The invention is further illustrated by the following examples, which are not intended to limit the invention. Determination of the detection index component in the reference embodiment

 Using blood medicinal chemistry, pharmacokinetics and other means and methods, the blood components (flavonoids, lactones, alkaloids) in the Si Mo Tang preparations were identified, and the monomer components with higher content of blood components were identified. Separation and purification are carried out, and the index component of the fingerprint map to be monitored is determined by the carbon enthalpy propulsion rate index.

 Monomer component activity test: Each monomer component was mixed with physiological saline (pH-assisted solution if necessary), and administered to a solution of 0.30 ml/10 g body weight in a volume of 10 ml.
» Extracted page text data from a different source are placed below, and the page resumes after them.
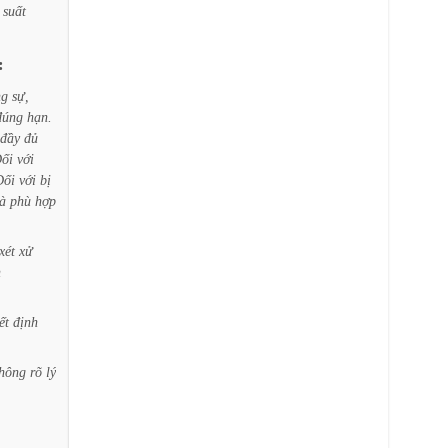
suất
:
ng
sự,
đúng
hạn.
đầy
đủ
ối
với
Đối
với
bị
là
phù
hợp
xét
xử
n
ết
định
hông
rõ
lý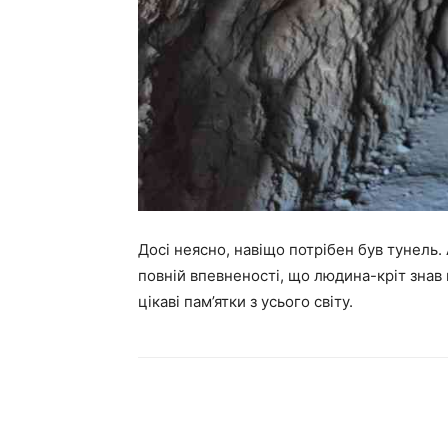
Досі неясно, навіщо потрібен був тунель. 
повній впевненості, що людина-кріт знав
цікаві пам’ятки з усього світу.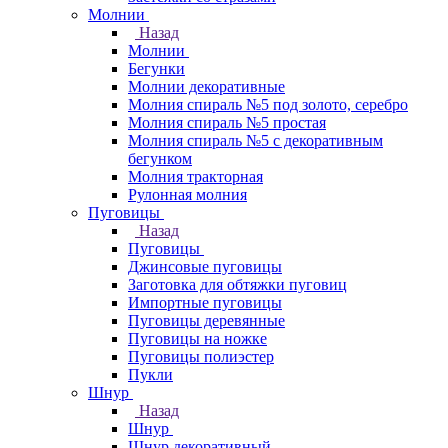
Молнии
Назад
Молнии
Бегунки
Молнии декоративные
Молния спираль №5 под золото, серебро
Молния спираль №5 простая
Молния спираль №5 с декоративным
бегунком
Молния тракторная
Рулонная молния
Пуговицы
Назад
Пуговицы
Джинсовые пуговицы
Заготовка для обтяжки пуговиц
Импортные пуговицы
Пуговицы деревянные
Пуговицы на ножке
Пуговицы полиэстер
Пукли
Шнур
Назад
Шнур
Шнур декоративный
The dosage is shown in Table 3. , respectively, to determine the carbon sputum propulsion rate of each group (Liu Lingan, Cai Ying, Yan Xiaoyuan, et al, the effect of Si Mo Tang on gastrointestinal motility in mice with different functional status] [J]. TCM Herald, 2009, 15(12): 64-66 ), as shown in Table 3: Table 3

 * P < 0.5 compared with the blank group, ** P < 0.1 compared with the blank group.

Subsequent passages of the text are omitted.